Company Dance Theatre's 26th Season: Technically Sound, Emotionally Weak

The Company Dance Theatre - photo by Matthew Henry
The Company Dance Theatre has often impressed audiences with their admirable technique and unflinching ability to meet their artistic director's choreographic challenges. The 26th Season was no different, with the execution of powerful lifts, leaps and lunges that were scattered throughout the programme. But Company fell short of making an emotional connection with their audience; the alternating smiles and stern expressions felt static in comparison to the dynamic music and choreography and with the exception of a few dancers the energy of their movements never left the stage because the dancers didn't have enough eye contact with the audience.  
One year on from their silver jubilee which showcased mainly remounted works, The Company Dance Theatre returned with three brand new pieces in their six-dance show from artistic director Tony Wilson, company member Renee McDonald and guest choreographer Liane Williams.
The Company Dance Theatre - photograph by Matthew Henry
The evening started with "Rebirth", a dance in six movements featuring a solo by Lindsey Lodenquai. Lodenquai stood out, not only because of her technical prowess but because of her engaging stage presence.

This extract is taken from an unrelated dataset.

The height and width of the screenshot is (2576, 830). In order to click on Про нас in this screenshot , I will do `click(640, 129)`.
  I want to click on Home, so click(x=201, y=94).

'The Freeborn' by choreographer Liane Williams marked an obvious departure from Wilson's customary style, and added lovely nuances to what would have been a strictly Company-esque production. The easy swagger of hip-hop and reggae contrasted well with sharp, staccato movements but the aptly titled dance proved a little too 'free' for some dancers who still retained elements of their more controlled Wilson-styled modern dance training.
Without a doubt, the most intriguing performance of the night was Renee McDonald's 'Divulgence', an all female piece costumed in full black against a black backdrop which portrayed the twin demons of insecurity and and loneliness which sometimes plague us. The emotions were accentuated by harsh, intense movements as dancers emanated accusation and fear and grabbed at each others throats. 'Divulgence' stood out for its fourth wall-breaking rush to the edge of the stage where the dancers sat, shouting unintelligibly, and it climaxed in a cathartic release of sound and feeling. The emotional intensity that the young choreographer managed to coax from her dancers was particularly impressive.

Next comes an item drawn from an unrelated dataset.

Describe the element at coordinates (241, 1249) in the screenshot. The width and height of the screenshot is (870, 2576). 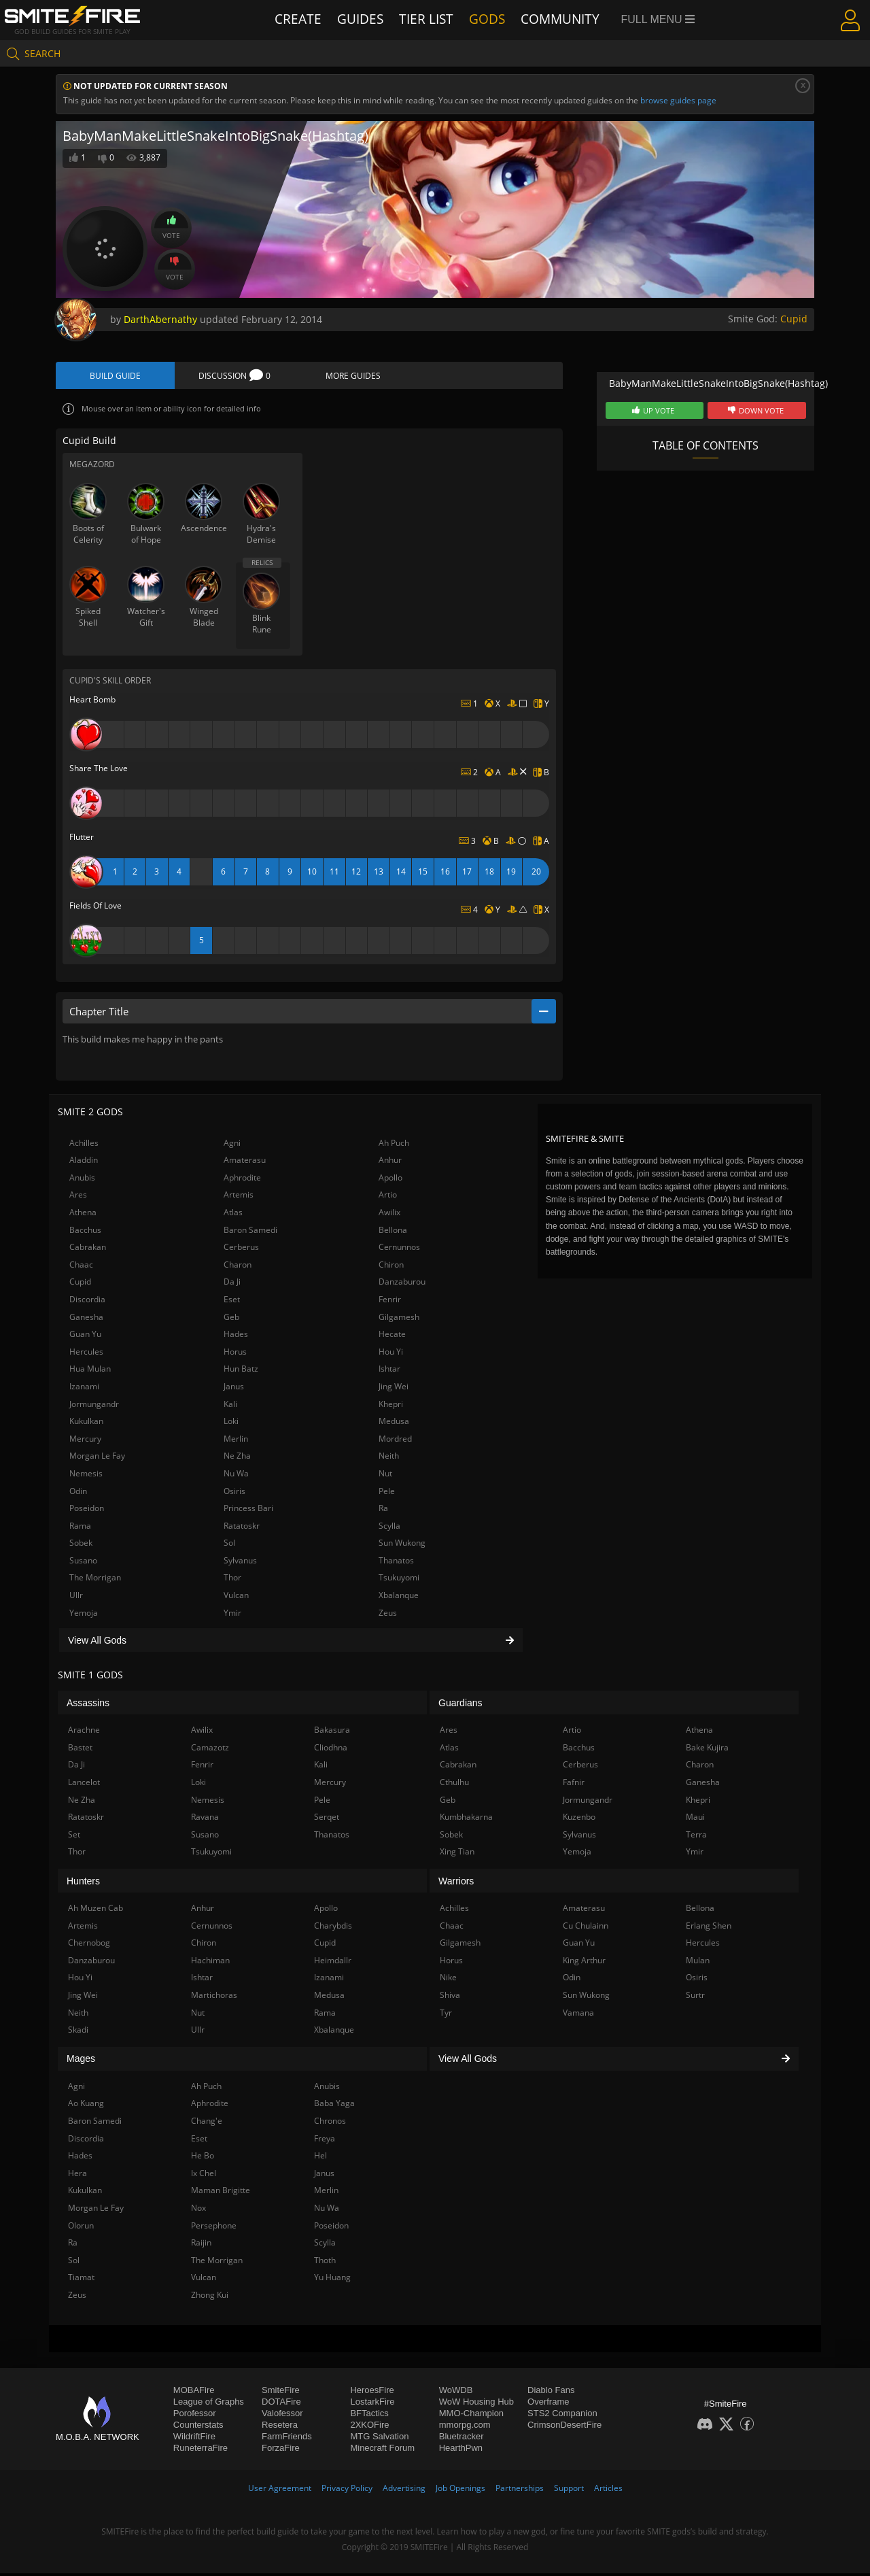 I see `Cerberus` at that location.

Photograph by Matthew Henry
The season also included 'Viajeros', a remounted duet by Peter Bosch which featured Rochelle Kamicka and Steven Cornwall. The dance was however, disappointing as despite the dramatic theme from Cirque du Soleil as their music, the dancers needed greater chemistry and failed to deliver sufficient emotion to take the dance to its full potential.

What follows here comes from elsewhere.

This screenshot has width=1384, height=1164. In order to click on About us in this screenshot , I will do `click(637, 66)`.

The evening also included 'Panorama' another dance in six movements, which brought the event to a close. Despite the lengthy routine, the dancers made a noticeable effort to project their enthusiasm off the stage. Panorama's magnificently colourful costumes added to the aesthetic quality of the performance which featured acapella spirituals and music by Grace Jones among others. 
The Company's 2014 season was staged November 22 and 23 at the Little Theatre in Kingston.